Des rencontres humaines. Elles m’ont appris beaucoup sur moi, elles m’ont nourri. Ils m’ont transmet généralement des expériences, des histoires, des choses qui m’inspirent. Avec Marcel Kanche, on se suit depuis très longtemps. C’est quelqu’un d’à part, avec une poésie rurale, terrienne, qui me touche. On est assez différents, mais très liés. Au même titre que Johnny. Avec Marcel Kanche, ça reste intimiste, car les gens ne le connaissent pas trop. Vous êtes le deuxième à m’en parler aujourd’hui, signe qu’il a une résonance particulière en Suisse. Pour moi, travailler avec Johnny ou Marcel, c’est la même excitation, le même engagement, le même plaisir. Et peu importe la reconnaissance. A l’image de Brad et Dorion, qui n’avaient pas fait de disque avant… Je suis davantage attiré par le talent et le magnétisme que par la reconnaissance.

Que ressentez-vous lorsqu’ils chantent vos compositions?
C’est toujours génial et très valorisant d’écouter une chanson de soi par quelqu’un d’autre. On l’entend avec recul et distance. Elle n’est plus vraiment ta chanson. C’est comme un tailleur porté par l’autre… J’aime partager mon univers. Lorsque je me suis offert le luxe d’accompagner Vanessa sur scène, j’ai trouvé l’expérience géniale.
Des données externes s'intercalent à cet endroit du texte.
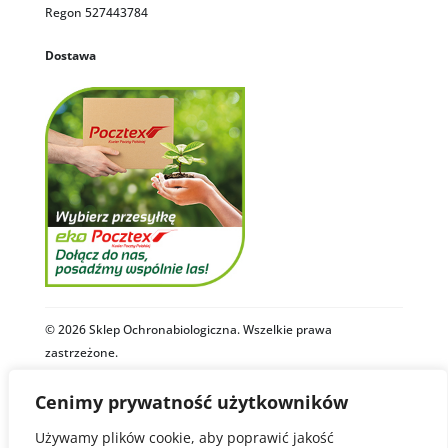
Regon 527443784
Dostawa
© 2026 Sklep Ochronabiologiczna. Wszelkie prawa
zastrzeżone.
Cenimy prywatność użytkowników
Polityka Prywatności
Regulamin
Używamy plików cookie, aby poprawić jakość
M voyage, change d’apparence à chaque album. Il me rappelle que je suis encore en vie, que je rebondis, que je me remets en question, que je me renouvelle…

Sur scène avec Vanessa Paradis, vous avez sans doute dû lâcher prise…
Oui, d’autant plus que ce rôle est naturel pour moi. J’ai d’abord été accompagnateur. Etre chanteur était plutôt une fantaisie. Je l’ai fait comme une parenthèse. Je n’y croyais pas plus que ça, même si j’y croyais beaucoup. Dans ma tête, j’étais davantage programmé pour accompagner les autres.
 

Du coup, en cherchant sur Youtube, on tombe sur une duo avec Sean Lennon où vous reprenez Little wing

On peut autant prendre beaucoup de temps pour concevoir un disque, que saisir un moment futile, sans travail. Finalement, ça a presque autant d’importance, parce que les deux existent, parce que la fragilité est parfois aussi fascinante que la maîtrise. Pour mettre en valeur la fragilité, il faut de la maîtrise. Et vice-versa. Sur ce disque, certaines voix ont été enregistrées en une prise…
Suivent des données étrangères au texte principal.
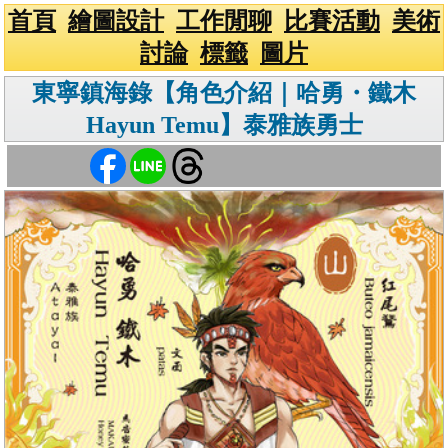
首頁
繪圖設計
工作閒聊
比賽活動
美術
討論
標籤
圖片
東寧鎮海錄【角色介紹｜哈勇・鐵木
Hayun Temu】泰雅族勇士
Justement, conservez-vous une marge de manœuvre sur scène?
J’espère ne pas trop ennuyer le public. C’est important de le contenter en proposant des choses subtiles, pas forcément convenues, si possible spectaculaires et jouissives. Le trio amène encore davantage de liberté. On peut même inventer sur place n’importe quoi. L’improvisation sera, j’espère, très présente, car on a le luxe de faire ce qu’on veut.
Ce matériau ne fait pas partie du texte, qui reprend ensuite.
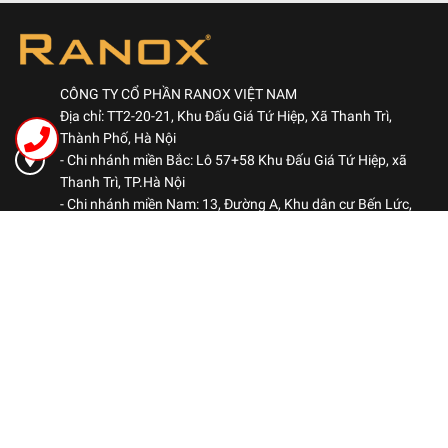
KHÔNG sáng nhưng vẫn sinh nhiệt)
CÔNG TY CỔ PHẦN RANOX VIỆT NAM
Địa chỉ: TT2-20-21, Khu Đấu Giá Tứ Hiệp, Xã Thanh Trì,
Thành Phố, Hà Nội
- Chi nhánh miền Bắc: Lô 57+58 Khu Đấu Giá Tứ Hiệp, xã
Thanh Trì, TP.Hà Nội
- Chi nhánh miền Nam: 13, Đường A, Khu dân cư Bến Lức,
Phường Bình Đông, TP.HCM
Hotline: 0969 522 563
-
Kinh doanh: 0984 460 780
Kinh doanh: 0906 051 678
ranoxvn@gmail.com
CHÍNH SÁCH
Chính sách bảo mật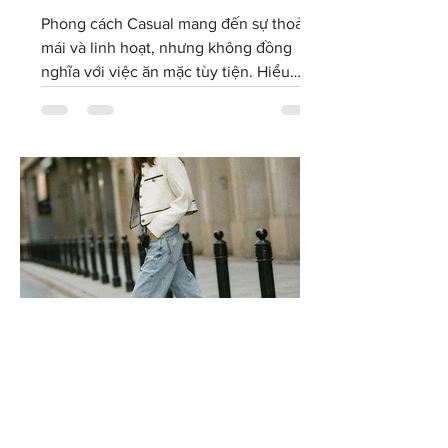
xuề xòa
Phong cách Casual mang đến sự thoải
mái và linh hoạt, nhưng không đồng
nghĩa với việc ăn mặc tùy tiện. Hiểu
đúng về dress code Casual sẽ giúp bạn
lựa chọn trang phục phù hợp với văn
hóa doanh nghiệp, giữ được hình ảnh
chuyên nghiệp và tự tin thể hiện cá tính
trong môi trường làm việc hiện đại.
Phong cách Smart Casual:
Cân bằng giữa sự thoải mái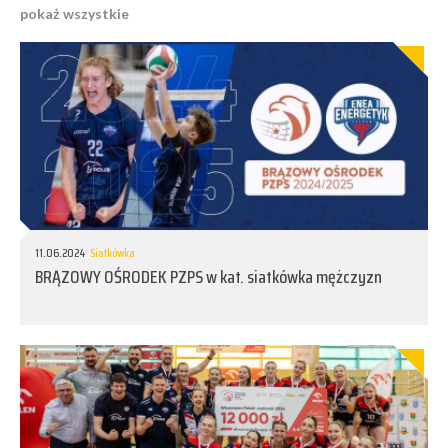
pokaż wszystkie
11.06.2024
Siatkówka
BRĄZOWY OŚRODEK PZPS w kat. siatkówka mężczyzn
Pour cette tournée, vous avez sans doute créé une nouvelle guitare…
Oui, je l’avais conçue pour moi, mais Brad s’en sert finalement sur scène. Elle est composée de deux cordes de basse et quatre cordes de guitare sur une forme de Strat’: un micro horizontal pour la basse et un vertical pour la guitare, un pad et un jack stéréo branché sur deux amplis, ce qui permet de jouer guitare et basse à la fois. Si on ferme les yeux, on ne peut pas imaginer qu’on n’est que les deux sur scène…

Ambitieux et déjanté

Plus que jamais, M fait ce qu’il veut avec l’aisance d’une allumette un 14 juillet. Qu’il se la joue glam rock déjanté (le tube Mojo, dopé à la testostérone) ou qu’il expérimente des boucles électro-japonisantes bruitistes (l’incroyable Machine), le personnage inventé par Matthieu Chedid semble toujours aussi indomptable. Guitariste hors pair, il parvient à mettre sa virtuosité en sourdine, pour esquisser des épopées délirantes (Elle, La maison de Saraï), des aventures latinos (Baïa) ou des hymnes rock’n’roll (Faites-moi souffrir, La grosse bombe) prêts à dynamiter la tournée de printemps qui s’annonce complètement survoltée.

M
îl
Universal
notre avis: ♥♥♥ 

En concert au Caprices Festival, le 8 mars 2013.